Tuesday, May 25, 2010

To Clear the Air

Recently I have had numerous people offer their opinion on what I should do to make my life more fulfilling and happy. I mostly just smile and nod, but seriously? I'm thinking they should all just back the fck off. I like my life, I'm happy, and simply because I don't walk around shooting sunshine out of my ass all day every day; it doesn't give anyone the right to tell me they think I need to start doing so. You know those people who do that? The ones who walk around spouting off about how perfect their lives are? Yeah, those people are full of shit. They aren't trying to convince you that their lives are great, they are trying to convince themselves.

So in an effort to clear the air and avoid my completely coming unglued at the next gentle suggestion as to how to improve my life; I offer these insights:

  • I don't have a lot to say most days, so I don't say a lot. That doesn't mean that I'm angry, stressed, depressed, or sad. It simply means that I don't feel the need to talk just to hear the sound of my own voice.
  • I can't respond with wit and insight to every single email, IM, text message, tweet, or smoke signal all day long sometimes you will just have to accept a 'yes', 'no', or 'WTF?!' as the only response you're going to get.
  •  Sometimes I'm busy working, sometimes I'm busy writing, sometimes I'm busy with something that doesn't mean anything to anyone but me, sometimes I'm busy being a mom/wife/daughter/sister/friend. But sometimes? Well this might shock some folks, but sometimes I'm not doing a damn thing. One thing I'll never be doing is explaining myself to anyone, so stop asking me 'why' I'm doing something. 
I also feel the need to point out here that sometimes people are simply projecting their own dissatisfaction onto others. We all know life sucks sometimes. It's hard, cruel, and stressful, but it's also what you make of it. So your being unhappy with the way your spouse spends your money doesn't mean you can make yourself feel better by telling me that I should make The Husband stop fishing because it's a waste of our money. If I have a problem and I WANT to talk about it I will come to you, don't get involved or throw your two cents in until that time. Stop trying to give me the same problems you have. I've got enough problems of my own, I don't need you creating some for me. 
 
On the subject of my problems, listen to me carefully here because I mean to say this only once, "My problems are MY PROBLEMS." I know that most people are used to the current 'reality show' society we live in now where we post our inner most thoughts on Twitter, Facebook, Myspace, and other social media platforms in an attempt to make us all mini-celebrities.

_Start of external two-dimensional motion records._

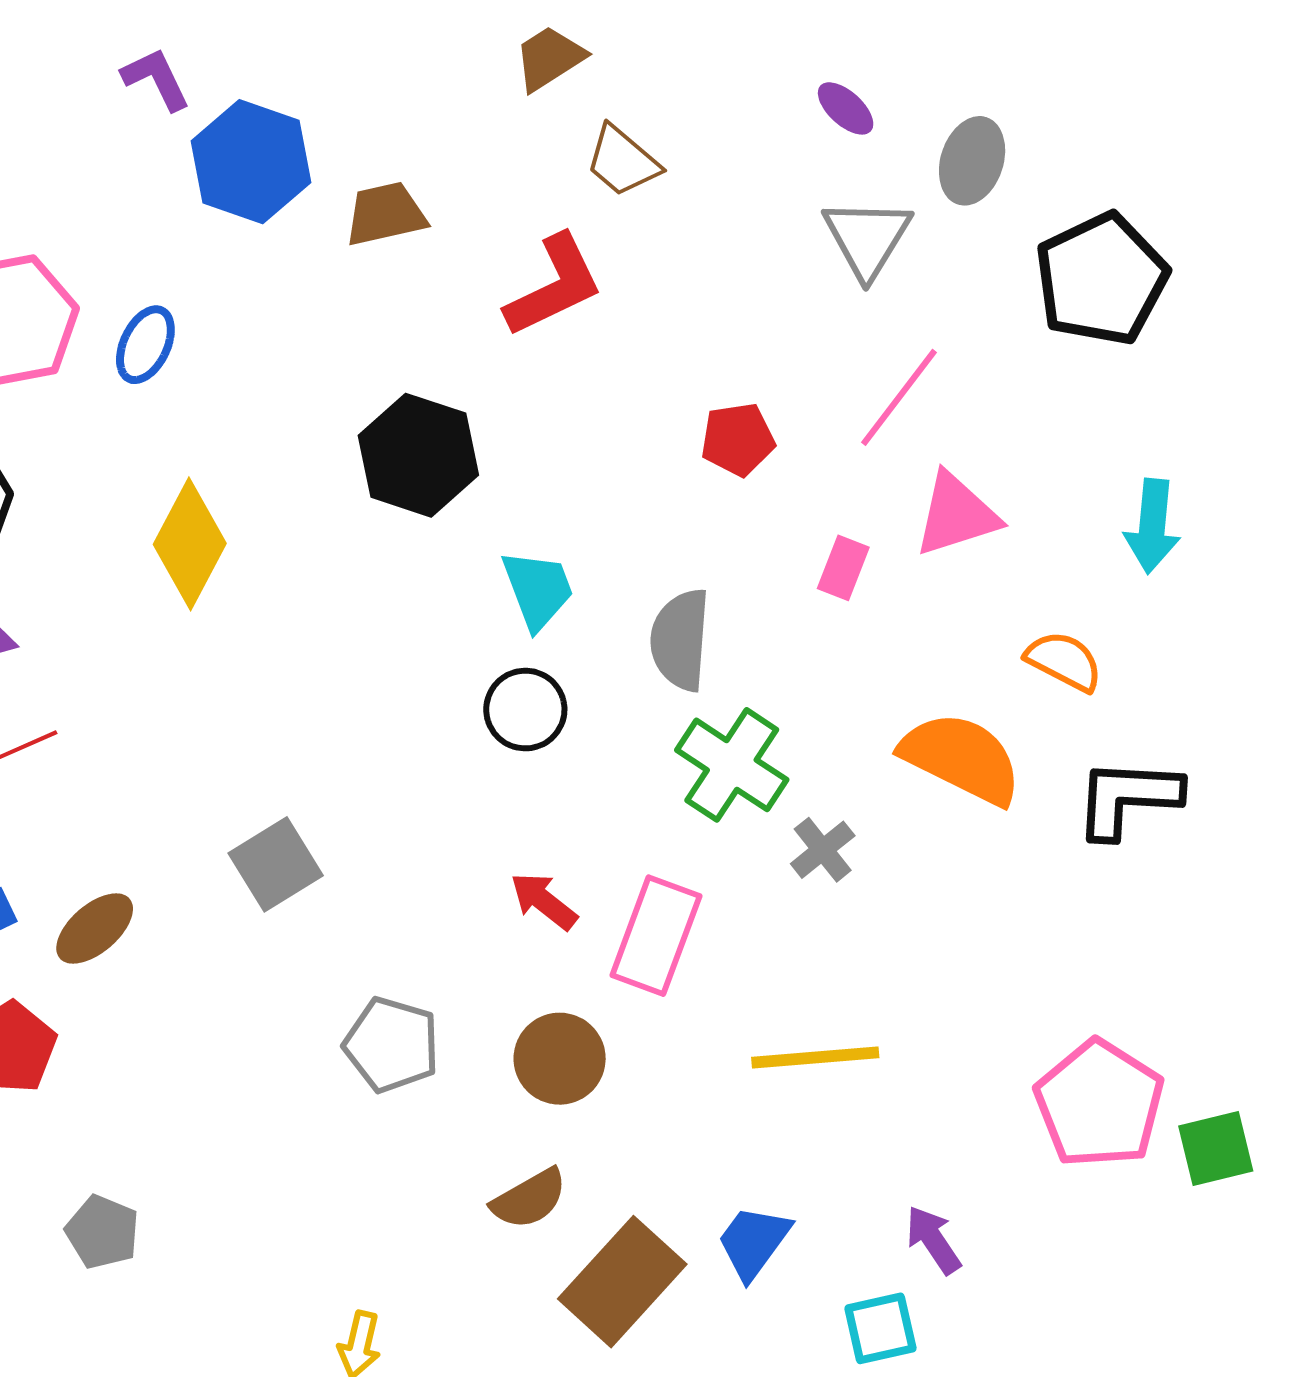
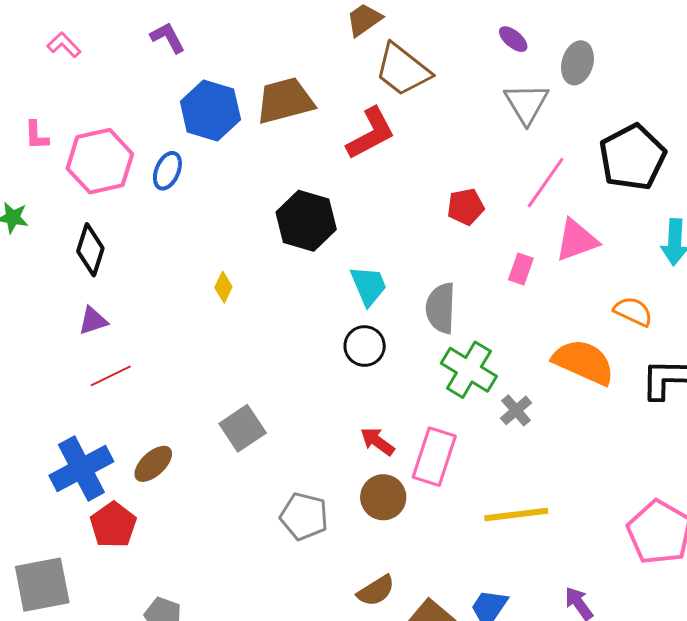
brown trapezoid: (623, 161) -> (403, 70), size x1.5
blue hexagon: (251, 162) -> (210, 110), moved
brown trapezoid: (385, 214) -> (285, 101), size x1.4
black pentagon: (1101, 279) -> (632, 157), moved
yellow diamond: (190, 544) -> (223, 287), moved, size x0.5
brown circle: (560, 1059) -> (383, 497), moved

I'm on all three of the services listed above, but the truth is I don't feel the need to talk about every single little piddling pithy problem I have. Frankly some of things I get pissy about have no rhyme or reason and are not valid complaints deserving of acknowledgment. My problems are also no different then your problems, so why would you want to hear them? Does it make you feel better to hear about other people's problems? What does that say about you?
 
So all of that said, here is the current status of my life problem wise. There isn't enough money, and there isn't enough time. See? Same problems you have, nothing special. So...quite anti-climactic, no? Were you imagining something worse? Something like...never mind. I don't care what anyone imagines is wrong with my life. Just know that simply because I don't walk around shooting rainbows out of my every orifice, trailed by a flock of cartoon blue birds, and singing some Disney song; it doesn't mean that there is anything wrong. Also? If there were something wrong? I don't need to share it with anyone.
 
Contrary to popular belief I'm not social, I'm not friendly, and most importantly I'm not a sharer. This blog? Mostly just a place for me to come and vent or tell a story so that I can remember the details later. I don't do this for money or notoriety, I do this so I don't have to actually write in a diary. It's called being lazy, there I said it. I blog because I'm lazy, I don't blog often because I'm THAT lazy.